美しき古き良き時代の花嫁姿を、格調高く表現した人形作品「花嫁」。
本作は、しとやかで気品ある表情、端正な佇まい、そして華やかな婚礼衣裳によって、日本の伝統美と晴れの日の厳かな空気を丁寧に映し出した一作です。
白い角隠し、落ち着きある黒留袖、華やかな帯まわり、手元のしぐさに至るまで、細部にわたり上品な美しさが宿されています。
正面からは凛とした花嫁の気品を、斜めからは衣裳の重なりや立体感を、背面からは帯結びの華やかさと後ろ姿の美しい仕立てをご鑑賞いただけます。
どの角度から見ても端麗で、空間に静かな華やぎと格調を添える作品です。
黒留袖には、手描友禅きりばめ手法が用いられています。
きりばめ手法とは、縮緬の布地に型紙を置いて絵の形に切り抜いた後、金襴や繻子、縮緬などの別裂をはめ込み、縫い合わせて表現する技法です。
意匠の美しさと手仕事の繊細さが調和し、作品全体に深い趣と華やかさをもたらしています。
また、人形本体、着物、小物の仕立てに至るまで、すべて作者本人の手によって制作されています。
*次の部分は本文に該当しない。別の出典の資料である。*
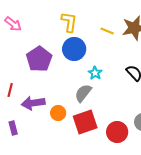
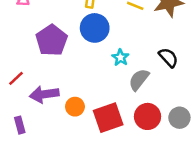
red line: (10, 90) -> (16, 78), turned 32
gray semicircle: (83, 93) -> (139, 80), moved
red circle: (117, 132) -> (148, 116), moved

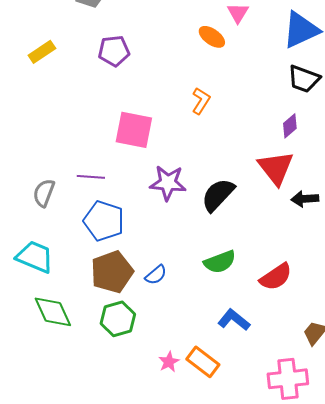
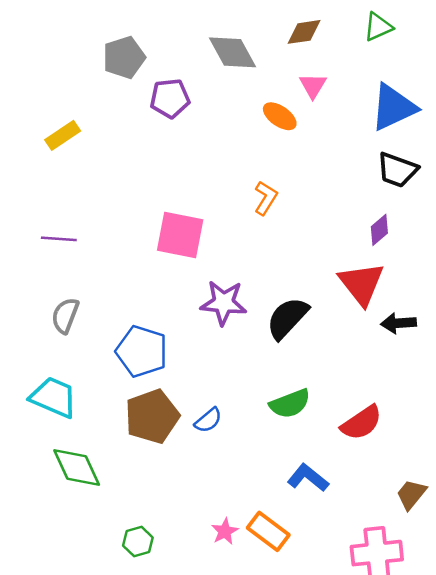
purple pentagon: (114, 51) -> (170, 98), moved
purple line: (91, 177) -> (59, 239), moved
green hexagon: (118, 319) -> (138, 542), moved, size x0.7

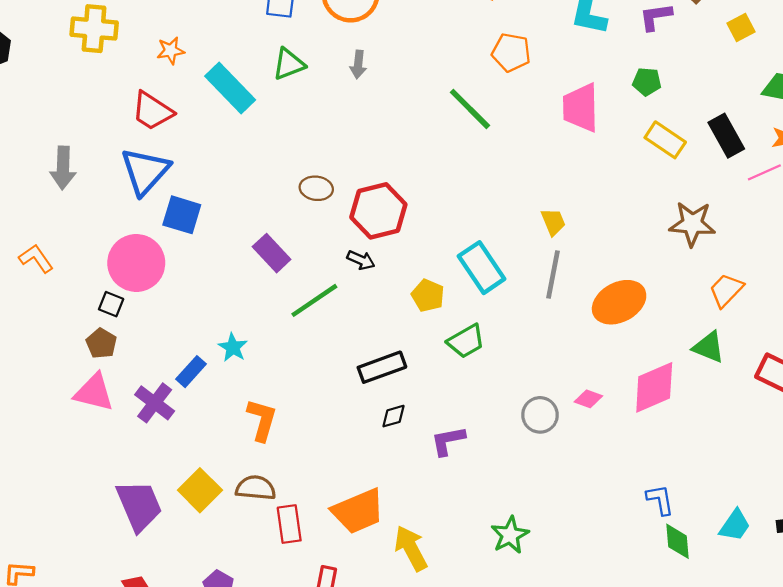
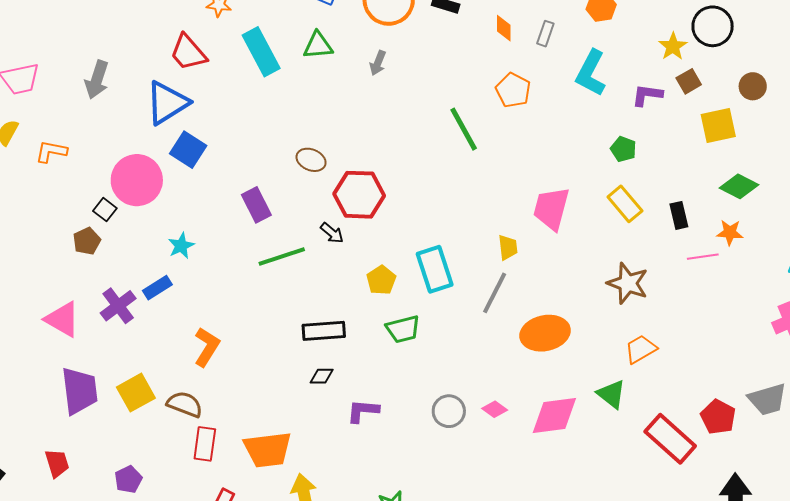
yellow square: (741, 28) -> (718, 125), size x1.5
pink trapezoid: (581, 108) -> (551, 209), moved
black rectangle: (726, 136) -> (679, 215), size x0.7
orange L-shape: (36, 258) -> (51, 152), turned -60
cyan star: (233, 347) -> (181, 246), moved
pink triangle: (94, 392) -> (62, 319), moved

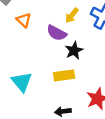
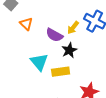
yellow arrow: (72, 15) -> (73, 27), moved
cyan triangle: (22, 82) -> (39, 62), moved

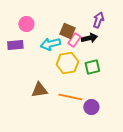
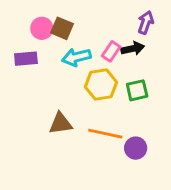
brown square: (67, 31) -> (62, 28), moved

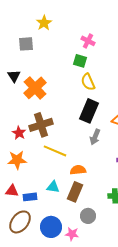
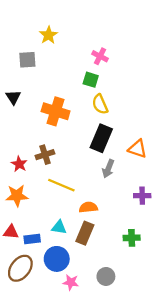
orange cross: (35, 88) -> (56, 111), moved, turned -30
brown cross: (41, 125) -> (45, 155), size x0.7
gray circle: (88, 216) -> (106, 276), moved
blue circle: (51, 227) -> (57, 259), moved
pink star: (72, 234) -> (71, 282), moved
阿部肥ならではの確かな技術と美意識が細部にまで息づいた、完成度の高い作品です。
本作は2004年に制作された作品であり、コレクションとしてはもちろん、和の趣を大切にした空間演出や、応接空間・ギャラリー空間を上品に彩る作品としてもおすすめです。
日本の婚礼文化が持つ格調と優美さを、ぜひお手元でご堪能ください。
【作品詳細】
作品名:花嫁
作者:阿部肥(あべ ふとし)
制作年:2004年
仕様:手描友禅きりばめ手法の黒留袖
人形本体、着物、小物の仕立てすべて作者本人による制作
サイズ:高さ53cm × 幅45cm × 奥行45cm
【作者略歴】
阿部肥(あべ ふとし)は1938年、名古屋市生まれ。1982年に名古屋市で第一回作品展を開催。徳川美術館所蔵作品の再現・復元で注目を集め、銀座和光などでも個展を開催しました。中部通産局長賞、伝統文化賞、名古屋市優秀技能功労賞などの受賞歴を持つ人形作家です。